Means I’ll be making calls you hate, he said bluntly. When corruption jumps during the redirection, I’ll burn it. Even if it’s attached to someone you know. Someone you care about. I’ll choose the system over individuals because that’s my role.
My throat tightened. I know.
Do you? His amber eyes held mine. Because when it happens—when I have to burn corruption off someone you want to save, when I have to enforce the boundary you set—you’re going to hate me for it.
I won’t—
You will, he interrupted.
No. He was wrong. I could handle it. I had to handle it…but the knot in my throat didn’t agree.
In the moment, he said, when you’re watching someone die because I chose the system over them, you’ll hate me. And I need to know if you still want me there anyway.
The question hung between us.
Yes, I said, my voice barely above a whisper. I still want you there.
Even if I have to choose the system over someone you love?
Even then.
Something shifted in his expression, not relief but acceptance.

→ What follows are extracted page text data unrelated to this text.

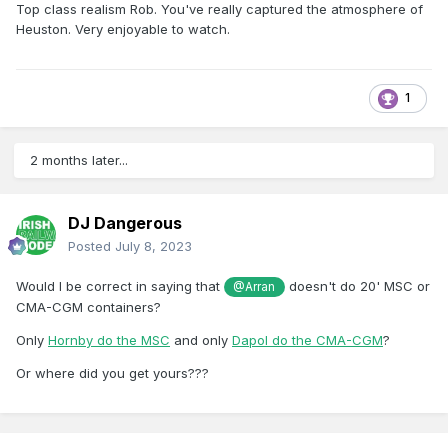
Top class realism Rob. You've really captured the atmosphere of
Heuston. Very enjoyable to watch.
1
2 months later...
DJ Dangerous
Posted
July 8, 2023
Would I be correct in saying that
doesn't do 20' MSC or
@Arran
CMA-CGM containers?
Only
Hornby do the MSC
and only
Dapol do the CMA-CGM
?
Or where did you get yours???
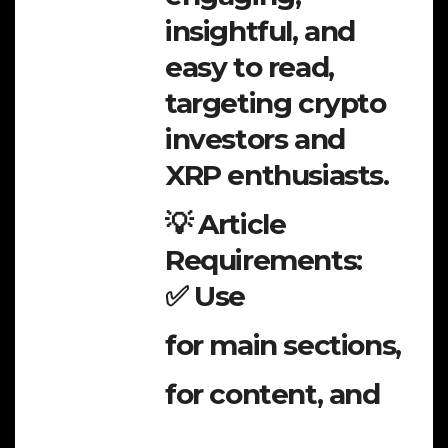
insightful, and
easy to read,
targeting crypto
investors and
XRP enthusiasts.
💡 Article
Requirements:
✅ Use
for main sections,
for content, and
,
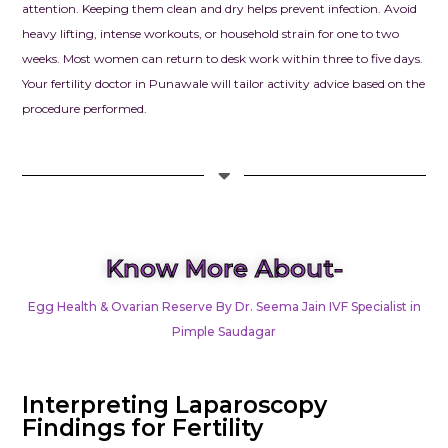
To anyone str
attention. Keeping them clean and dry helps prevent infection. Avoid
infertility, pl
heavy lifting, intense workouts, or household strain for one to two
hope. We wh
weeks. Most women can return to desk work within three to five days.
recommend 
Your fertility doctor in Punawale will tailor activity advice based on the
Clinic – Clou
procedure performed.
Seema Jain. I
looking for a
combines me
excellence w
compassion, th
place to be.
Know More About-
Egg Health & Ovarian Reserve By Dr. Seema Jain IVF Specialist in
Pimple Saudagar
Interpreting Laparoscopy
Findings for Fertility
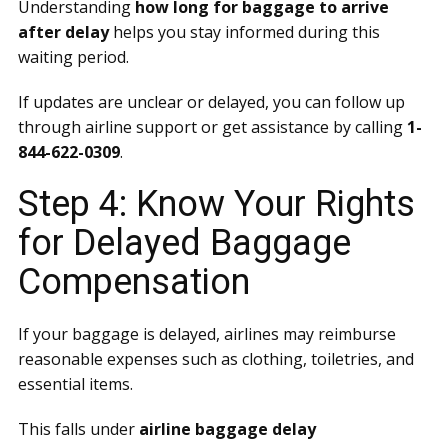
Understanding
how long for baggage to arrive
after delay
helps you stay informed during this
waiting period.
If updates are unclear or delayed, you can follow up
through airline support or get assistance by calling
1-
844-622-0309
.
Step 4: Know Your Rights
for Delayed Baggage
Compensation
If your baggage is delayed, airlines may reimburse
reasonable expenses such as clothing, toiletries, and
essential items.
This falls under
airline baggage delay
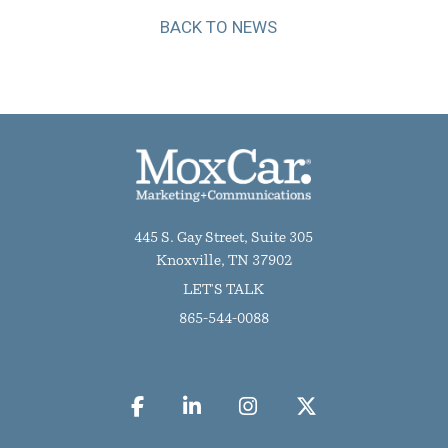
BACK TO NEWS
445 S. Gay Street, Suite 305
Knoxville, TN 37902
LET'S TALK
865-544-0088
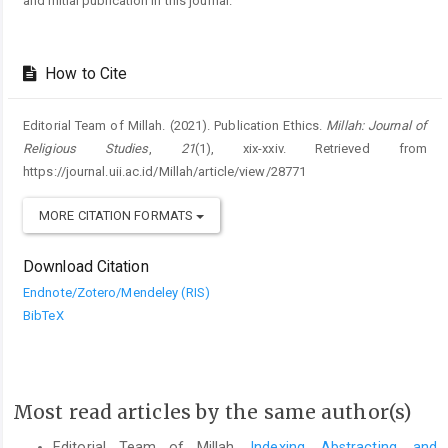
and initial publication in this journal.
How to Cite
Editorial Team of Millah. (2021). Publication Ethics.
Millah: Journal of
Religious Studies
,
21
(1), xix-xxiv. Retrieved from
https://journal.uii.ac.id/Millah/article/view/28771
MORE CITATION FORMATS
Download Citation
Endnote/Zotero/Mendeley (RIS)
BibTeX
Most read articles by the same author(s)
Editorial Team of Millah,
Indexing, Abstracting, and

We’re going to carry this, he said quietly. Whatever happens, whoever we can’t save, we carry it together.
Together, I agreed.
His arms came around me, solid and protective, but also vulnerable in a way Cyrus rarely allowed.
I’m scared, he admitted against my hair. Not of dying. Of having to be the one who enforces the choice. Of watching you break because I did what you asked me to do.
I’m scared too, I whispered back. Of making the choice. Of living with who it doesn’t save.
We stood there in the empty training hall, holding each other beneath the weight of what we’d agreed to.
This wasn’t reassurance or comfort. It was something harder—a shared understanding that solstice would break something in both of us.
And we had chosen it with open eyes.